I love that more people are understanding how an intimate wedding can still be as much fun as a bigger one.

Sarah Carroll


Location: New York

Over the years I’ve worked in industries including hospitality, the arts, and tech. While the types of events have varied, the common thread has always been the people. Small Shindigs was created out of a desire to bring people together and I believe that intimate gatherings foster the best connections. After years of doing events for up to 1,800 people, I’ve realized that big moments happen in small spaces.

When planning my own wedding, my husband and I decided a super small ceremony at home would be special for us, before we threw our *big shindig* with our whole crew. So, I know from first-hand experience how impactful tiny celebrations can be.

I love working with the “in-between” couple—those who may want more than a courthouse style elopement but less than a 100+ person extravaganza. Above all else, I enjoy supporting those who are truly invested in the whole “marriage” part of the wedding.

What are 2 trends in the event planning industry that you’re excited about?

Smaller weddings are becoming much more popular! I love that more people are understanding how an intimate wedding can still be as much fun as a bigger one. There are so many benefits to a smaller affair, a major one being that you can actually talk to all of your guests.

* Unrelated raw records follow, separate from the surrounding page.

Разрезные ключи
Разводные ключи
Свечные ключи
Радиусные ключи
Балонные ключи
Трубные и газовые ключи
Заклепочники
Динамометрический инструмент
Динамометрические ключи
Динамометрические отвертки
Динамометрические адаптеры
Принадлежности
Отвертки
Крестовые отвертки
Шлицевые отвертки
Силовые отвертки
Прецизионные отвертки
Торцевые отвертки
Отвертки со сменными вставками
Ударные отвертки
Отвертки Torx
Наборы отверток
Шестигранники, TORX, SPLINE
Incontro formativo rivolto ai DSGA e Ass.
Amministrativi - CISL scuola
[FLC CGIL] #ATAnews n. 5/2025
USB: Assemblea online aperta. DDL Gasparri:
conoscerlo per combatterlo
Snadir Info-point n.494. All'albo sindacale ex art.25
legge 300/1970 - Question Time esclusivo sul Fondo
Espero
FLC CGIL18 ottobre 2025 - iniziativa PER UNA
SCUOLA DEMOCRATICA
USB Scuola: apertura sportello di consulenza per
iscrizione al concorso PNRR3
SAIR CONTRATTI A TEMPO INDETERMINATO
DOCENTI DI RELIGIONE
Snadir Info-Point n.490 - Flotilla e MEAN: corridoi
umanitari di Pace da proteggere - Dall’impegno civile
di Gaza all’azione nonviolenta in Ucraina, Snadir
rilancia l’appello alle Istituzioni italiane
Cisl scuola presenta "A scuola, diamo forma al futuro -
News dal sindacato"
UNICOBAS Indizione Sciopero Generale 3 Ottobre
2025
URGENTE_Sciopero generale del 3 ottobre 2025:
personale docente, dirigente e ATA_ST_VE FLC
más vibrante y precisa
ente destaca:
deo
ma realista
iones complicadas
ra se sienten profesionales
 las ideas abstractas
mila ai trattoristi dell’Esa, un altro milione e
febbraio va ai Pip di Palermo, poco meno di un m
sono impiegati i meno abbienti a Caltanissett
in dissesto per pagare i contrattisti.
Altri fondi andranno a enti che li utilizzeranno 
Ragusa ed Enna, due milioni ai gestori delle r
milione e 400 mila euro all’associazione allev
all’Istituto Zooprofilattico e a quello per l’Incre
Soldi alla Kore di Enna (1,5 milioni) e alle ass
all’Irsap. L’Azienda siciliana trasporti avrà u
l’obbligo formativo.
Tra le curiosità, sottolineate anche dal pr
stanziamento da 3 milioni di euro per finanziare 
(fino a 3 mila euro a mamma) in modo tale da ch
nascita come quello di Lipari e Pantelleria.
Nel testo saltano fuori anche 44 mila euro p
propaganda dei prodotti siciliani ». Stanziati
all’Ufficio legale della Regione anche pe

I’ve also been seeing bright colors become much more popular and I think it’s so refreshing. There are less pale palettes of white and light pink.

What are some tips for creating an elegant and memorable event on a tight budget?

There are so many ways to get creative with your budget when it comes to wedding planning. My first piece of advice for couples working with a tighter budget is to make a list of your priorities for your wedding. Rank those that are “non-negotiable” and those that are “nice to have”.

One area that varies greatly and is an easy place to cut back costs is flowers. From doing super small arrangements with bud vases to using less expensive flowers like carnations, you can still have an absolutely beautiful tablescape without breaking the bank.

Another area you can easily save is on food and beverage. Speak with your caterer about the different service options for your size group. Perhaps a heavy passed hors d’oeuvres party would be better suited to your budget, rather than a full coursed seated dinner.

How important are your relationships with vendors and what are some ways that you successfully cultivate and ensure good rapport?

Vendor relationships are the most important! I make sure I’m really taking the time to get to know what makes a vendor’s offerings unique and what their work style is. Not everyone prefers to communicate the same way, so I try to learn early on what works best for them.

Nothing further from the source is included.